A Bahia Blanca il giovane Artemide frequenta la parrocchia retta dai Salesiani dove è parroco don Carlo Cavalli. Artemide trova in lui il padre e il direttore spirituale che lo orienta alla vita salesiana. A Viedma incontrerà padre Evasio Garrone che lo invita a pregare Maria Ausiliatrice per ottenere la guarigione, ma gli suggerisce anche di fare una promessa: “Se Lei ti guarisce, tu ti dedicherai per tutta la tua vita a questi infermi”. Artemide fa volentieri questa promessa e miracolosamente guarisce. Emette come salesiano coadiutore la sua prima Professione l’11 gennaio 1908 e quella Perpetua il 18 febbraio 1911, convinto che «si può servire Dio sia come sacerdote che come coadiutore: una cosa può valere per Dio quanto l’altra, purché la si faccia con vocazione e amore».


L’ospedale sarà per tutta la sua vita il luogo dove eserciterà, giorno dopo giorno, una carità ricca della compassione del Buon Samaritano. Quando sveglia i malati nei reparti, il suo saluto caratteristico è: “Buongiorno”. Viva Gesù, Giuseppe e Maria… Respirano tutti?”.


Esce abitualmente per la città di Viedma con il suo camice bianco e il borsello delle medicine. Una mano al manubrio e l’altra col rosario. Fa tutto gratuitamente. Un contadino che vuole esprimere la sua gratitudine salutandolo gli dice: “Grazie mille, Sig. Zatti, per tutto. Mi congedo da voi e vi chiedo di portare i miei migliori saluti a vostra moglie, anche se non ho il piacere di conoscerla…”. “Nemmeno io”, risponde Zatti, ridendo di gusto.


Artemide Zatti ama i suoi ammalati, vedendo e servendo in loro Gesù stesso. Un giorno dice al guardarobiere: “Un cambio di vestiti per Nostro Signore…”. Zatti cerca il meglio per i suoi assistiti perchè “a Nostro Signore dobbiamo dare il meglio”. Un povero bambino di campagna ha bisogno di un vestitino per la prima comunione e Artemide chiede: “Un piccolo vestito per Nostro Signore”.

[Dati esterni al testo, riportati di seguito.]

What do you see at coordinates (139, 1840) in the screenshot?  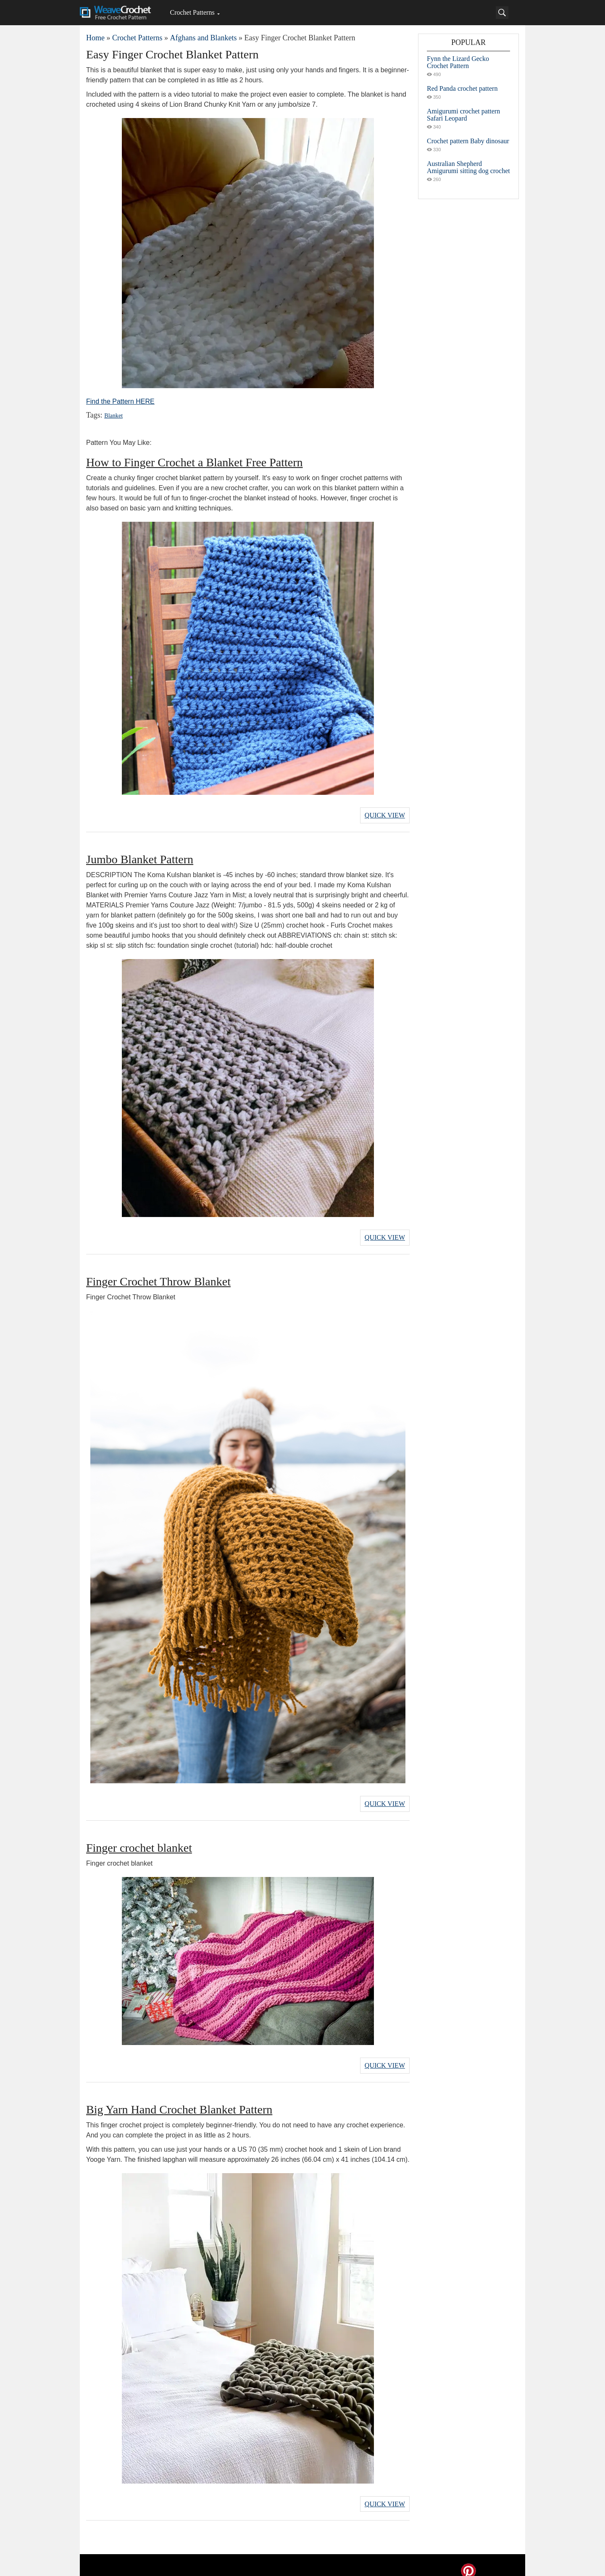 I see `Finger crochet blanket` at bounding box center [139, 1840].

Sa conquistare tutti e col suo equilibrio riesce a risolvere anche le situazioni più delicate. Uno dei medici dell’ospedale testimonierà: “Quando vedevo il Sig. Zatti la mia incredulità vacillava”. E un altro: “Credo in Dio da quando ho conosciuto il Sig. Zatti”.

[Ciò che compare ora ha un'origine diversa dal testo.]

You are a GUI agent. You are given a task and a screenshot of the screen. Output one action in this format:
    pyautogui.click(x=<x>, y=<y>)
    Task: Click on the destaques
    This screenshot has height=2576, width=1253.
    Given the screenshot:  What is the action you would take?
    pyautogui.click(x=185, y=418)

In comunità è lui a suonare la campana, è lui a precedere tutti i confratelli negli appuntamenti comunitari. Da buon salesiano sa fare dell’allegria, una componente della sua santità. Sempre simpaticamente sorridente: così lo ritraggono tutte le foto.

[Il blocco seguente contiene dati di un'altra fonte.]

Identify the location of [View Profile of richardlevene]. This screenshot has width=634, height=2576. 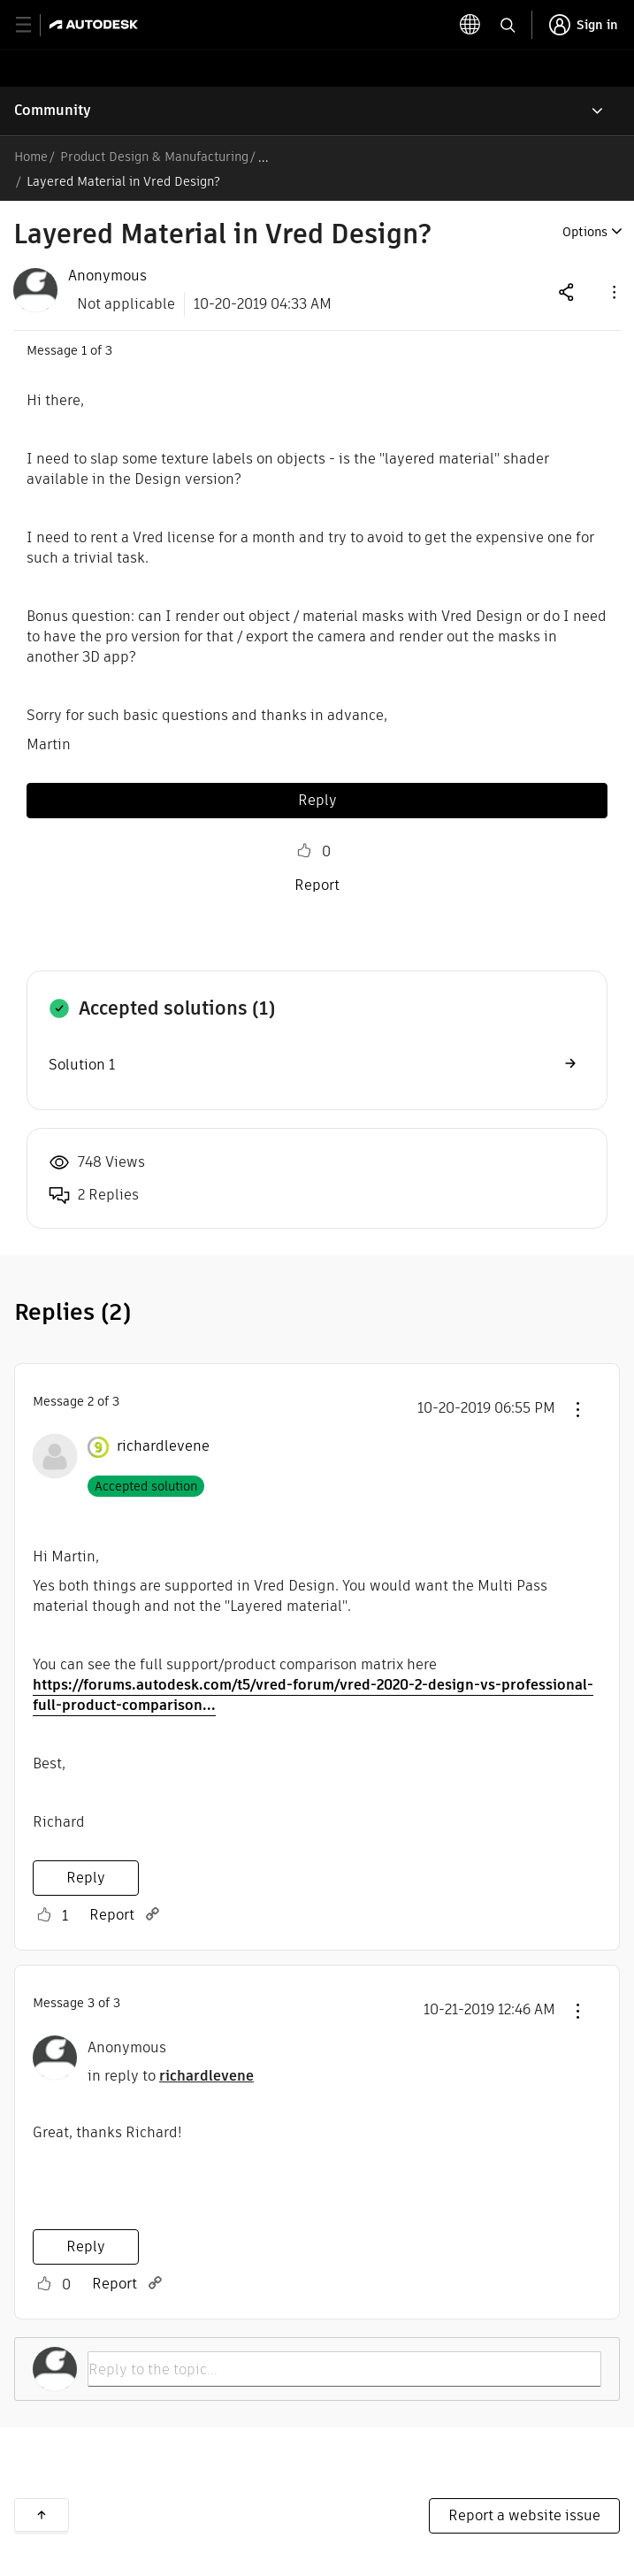
(163, 1446).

Nel 1950 cade da una scala e in occasione di questo incidente si manifestarono i sintomi di un cancro che egli stesso lucidamente diagnostica. Si spegne il 15 marzo 1951, circondato dall’affetto e gratitudine di una popolazione di Viedma e Patagones che da quel momento comincia a invocarlo come intercessore presso Dio. La cronaca del collegio salesiano di Viedma riporta queste profetiche parole: “Un fratello in meno in casa e un santo in più in cielo”.